Flip a specific bit in an integer
Company: Box
Role: Software Engineer
Category: Coding & Algorithms
Difficulty: Medium
Interview Round: Onsite
Quick Answer: This question evaluates a candidate's understanding of bitwise operations and low-level integer manipulation, along with the ability to reason about the time and space complexity of bit-level operations.
Constraints
- 0 <= num (non-negative integer)
- 0 <= p (zero-based bit position)
- Flipping a bit at a position beyond num's highest set bit simply sets that bit to 1.

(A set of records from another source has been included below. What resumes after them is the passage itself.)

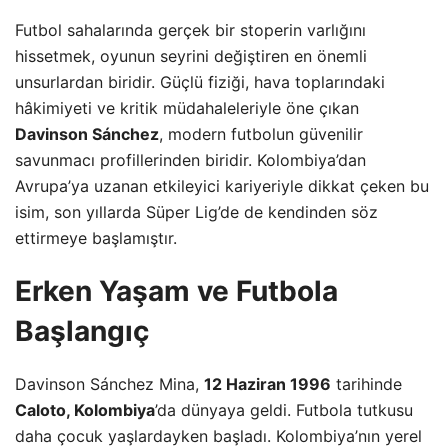
Futbol sahalarında gerçek bir stoperin varlığını
hissetmek, oyunun seyrini değiştiren en önemli
unsurlardan biridir. Güçlü fiziği, hava toplarındaki
hâkimiyeti ve kritik müdahaleleriyle öne çıkan
Davinson Sánchez
, modern futbolun güvenilir
savunmacı profillerinden biridir. Kolombiya’dan
Avrupa’ya uzanan etkileyici kariyeriyle dikkat çeken bu
isim, son yıllarda Süper Lig’de de kendinden söz
ettirmeye başlamıştır.
Erken Yaşam ve Futbola
Başlangıç
Davinson Sánchez Mina,
12 Haziran 1996
tarihinde
Caloto, Kolombiya
’da dünyaya geldi. Futbola tutkusu
daha çocuk yaşlardayken başladı. Kolombiya’nın yerel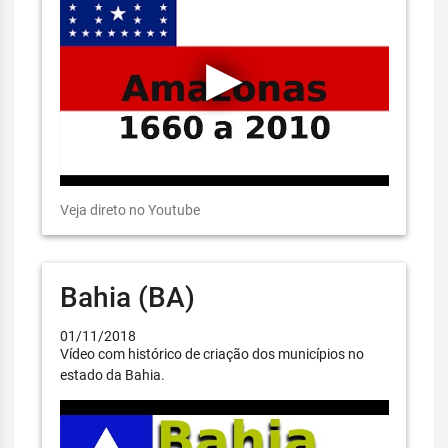
Veja direto no Youtube
Bahia (BA)
01/11/2018
Vídeo com histórico de criação dos municípios no
estado da Bahia.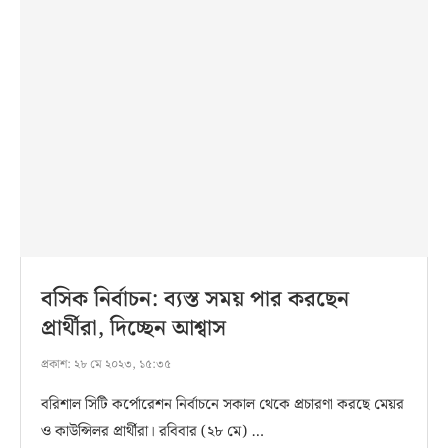
বসিক নির্বাচন: ব্যস্ত সময় পার করছেন
প্রার্থীরা, দিচ্ছেন আশ্বাস
প্রকাশ:
২৮ মে ২০২৩, ১৫:৩৫
বরিশাল সিটি কর্পোরেশন নির্বাচনে সকাল থেকে প্রচারণা করছে মেয়র
ও কাউন্সিলর প্রার্থীরা। রবিবার (২৮ মে) …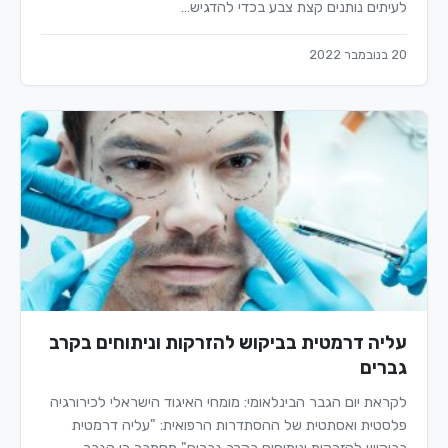
לעיתים נותנים קצת צבע בכדי להדגיש…
20 בנובמבר 2022
עליה דרמטית בביקוש להזרקות וניתוחים בקרב
גברים
לקראת יום הגבר הבינלאומי: מומחי האיגוד הישראלי לכירורגיה
פלסטית ואסתטית של ההסתדרות הרפואית: "עליה דרמטית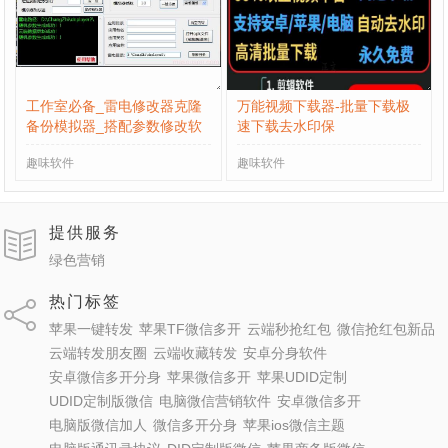
工作室必备_雷电修改器克隆
万能视频下载器-批量下载极
备份模拟器_搭配参数修改软
速下载去水印保
件
趣味软件
趣味软件
提供服务
绿色营销
热门标签
苹果一键转发
苹果TF微信多开
云端秒抢红包
微信抢红包新品
云端转发朋友圈
云端收藏转发
安卓分身软件
安卓微信多开分身
苹果微信多开
苹果UDID定制
UDID定制版微信
电脑微信营销软件
安卓微信多开
电脑版微信加人
微信多开分身
苹果ios微信主题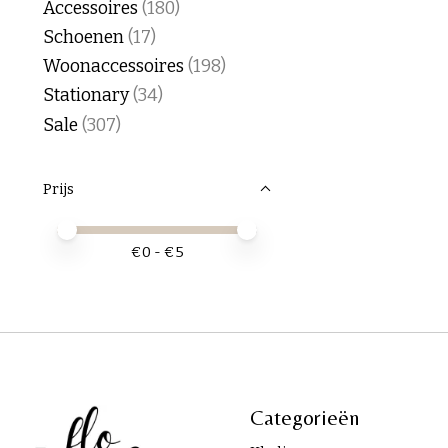
Accessoires
(180)
Schoenen
(17)
Woonaccessoires
(198)
Stationary
(34)
Sale
(307)
Prijs
Minimale prijswaarde
Price maximum value
€
0
- €
5
Categorieën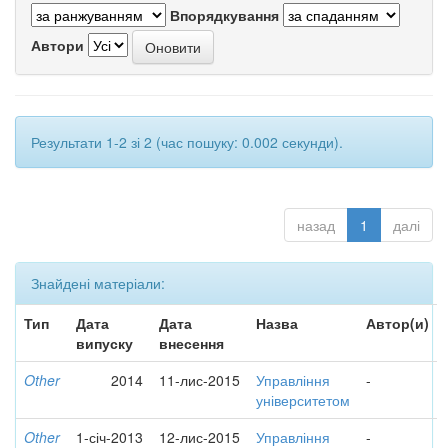
Впорядкування
Автори
Результати 1-2 зі 2 (час пошуку: 0.002 секунди).
назад
1
далі
Знайдені матеріали:
Тип
Дата
Дата
Назва
Автор(и)
випуску
внесення
Other
2014
11-лис-2015
Управління
-
університетом
Other
1-січ-2013
12-лис-2015
Управління
-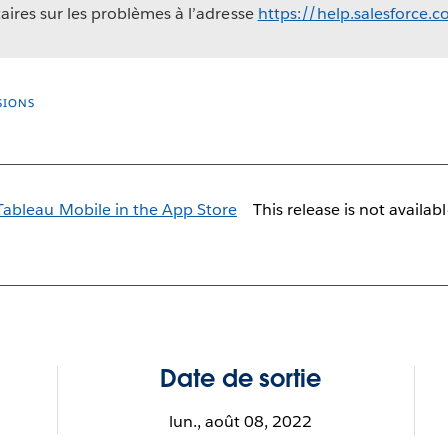
ires sur les problèmes à l’adresse
https://help.salesforce.
SIONS
This release is not availab
Date de sortie
lun., août 08, 2022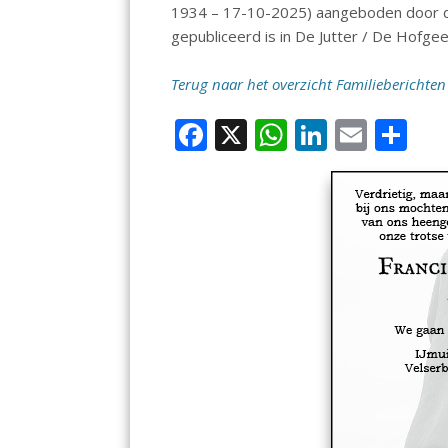
1934 – 17-10-2025) aangeboden door de
gepubliceerd is in De Jutter / De Hofgee
Terug naar het overzicht Familieberichten
F
X
W
Li
E
D
ac
h
n
m
el
e
at
k
ai
e
b
s
e
l
n
o
A
dI
o
p
n
k
p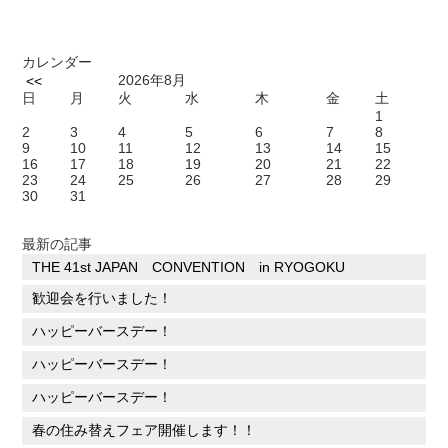
カレンダー
2026年8月
<<
日
月
火
水
木
金
土
1
2
3
4
5
6
7
8
9
10
11
12
13
14
15
16
17
18
19
20
21
22
23
24
25
26
27
28
29
30
31
最新の記事
THE 41st JAPAN CONVENTION in RYOGOKU
歓迎会を行いました！
ハッピーバースデー！
ハッピーバースデー！
ハッピーバースデー！
春の住み替えフェア開催します！！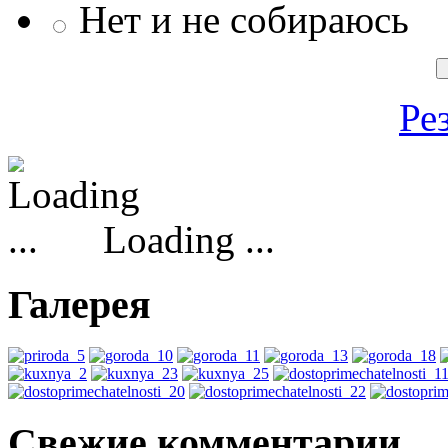
Нет и не собираюсь
Ре
Loading ...
Галерея
Свежие комментарии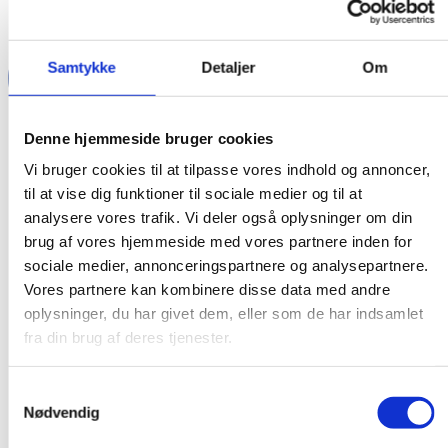
Samtykke
Detaljer
Om
Denne hjemmeside bruger cookies
Vi bruger cookies til at tilpasse vores indhold og annoncer,
til at vise dig funktioner til sociale medier og til at
analysere vores trafik. Vi deler også oplysninger om din
brug af vores hjemmeside med vores partnere inden for
sociale medier, annonceringspartnere og analysepartnere.
Vores partnere kan kombinere disse data med andre
oplysninger, du har givet dem, eller som de har indsamlet
fra din brug af deres tjenester.
Samtykkevalg
Nødvendig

- Python integers are arbitrary-precision, so very large p values are handled natively.
Examples
Input: (5, 0)
Expected Output: 4
Explanation: 5 is 101. Bit 0 is 1, so it clears to 0: 100 = 4.
Input: (5, 1)
Expected Output: 7
Explanation: 5 is 101. Bit 1 is 0, so it sets to 1: 111 = 7.
Input: (0, 0)
Expected Output: 1
Explanation: 0 is 0. Flipping bit 0 sets it: 1.
Input: (8, 3)
Expected Output: 0
Explanation: 8 is 1000. Bit 3 is the only set bit; flipping it clears the number to 0.
Input: (0, 31)
Expected Output: 2147483648
Explanation: Flipping bit 31 of 0 yields 2^31 = 2147483648, showing high-bit positions work.
Input: (1023, 5)
Expected Output: 991
Explanation: 1023 is 1111111111. Clearing bit 5 (value 32) gives 1023 - 32 = 991.
Input: (7, 10)
Expected Output: 1031
Explanation: 7 is 111. Bit 10 is beyond the top set bit, so flipping it just adds 2^10 = 1024: 7 + 1024 = 1031.
Hints
- Which bitwise operator toggles a bit: AND, OR, or XOR? Recall that x ^ 1 = NOT x and x ^ 0 = x.
- Build a mask with a single 1 at position p using a left shift: 1 << p.
- XOR the number with that mask: num ^ (1 << p). This flips only the targeted bit and leaves every other bit untouched, in O(1) time and space.